The death of his sister was the signal of departure for himself. He survived her only forty days. He announced his death to several of his monks, then far from Monte Cassino. A violent fever having seized him, he caused himself on the sixth day of his sickness to be carried to the chapel of S. John the Baptist; he had before ordered the tomb in which his sister already slept to be opened. There, supported in the arms of his disciples, he received the holy Viaticum, then placing himself at the side of the open grave, but at the foot of the altar, and with his arms extended towards heaven, he died, standing, muttering a last prayer. Died standing!—such a victorious death became well that great soldier of God. He was buried by the side of Scholastica, in a sepulchre made on the spot where stood the altar of Apollo, which he had thrown down.

The body of S. Benedict was carried by S. Aigulf, monk of the abbey of Fleury, from Monte Cassino, which had been ruined by the Lombards, into France, to his own monastery.

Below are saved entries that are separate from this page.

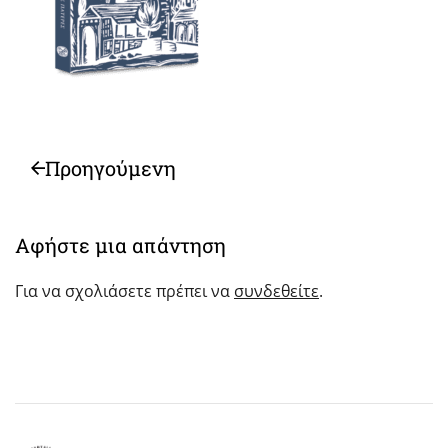
Προηγούμενη
Αφήστε μια απάντηση
Για να σχολιάσετε πρέπει να
συνδεθείτε
.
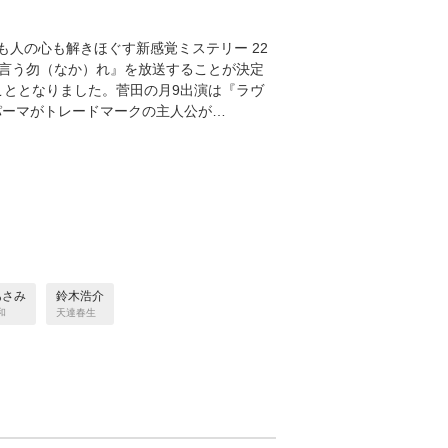
人の心も解きほぐす新感覚ミステリー 22
と言う勿（なか）れ』を放送することが決定
こととなりました。菅田の月9出演は『ラヴ
然パーマがトレードマークの主人公が…
あさみ
鈴木浩介
和
天達春生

This translation took place on July 11th, and is commemorated in all the monasteries of France on that day. Another solemnity, called the Illation, has been instituted in honour of the transfer of the same relics from Orleans, whither they had been conveyed, from fear of the Normans, back again to Fleury-sur-Loire. In 1838, the bishop of Orleans resolved on sending the relics to theBenedictine abbey of Solesmes, in the diocese of Le Mans, but the project met with so great opposition that he contented himself with sending only the skull to Solesmes.

The reliquary which was opened in 1805, by Mgr. Bernier, bishop of Orleans, was found to contain, together with the bones, several papal bulls authenticating the relics. It is, however, necessary to add that the abbey of Monte Cassino claims to possess the body of S. Benedict, and adduces a bull of pope Urban II., declaring anathema against all who deny the authenticity of that body. It is possible that if the relics in both places were examined carefully, it would be found that the portions missing in one place would be found in the other. It is certain that S. Odilo of Cluny sent one of the bones of S. Benedict to Monte Cassino out of France, in the 11th cent., and that it was received there with great joy, so that the monks there cannot have possessed the body at that date.

In Art, S. Benedict is represented with his finger on his lip, as enjoining silence, and with his rule in his hand, or with the first words of that rule, "Ausculta, O fili!" issuing from his lips, and with a discipline,i.e.a scourge, or a rose bush at his side, or holding a broken goblet in his hand.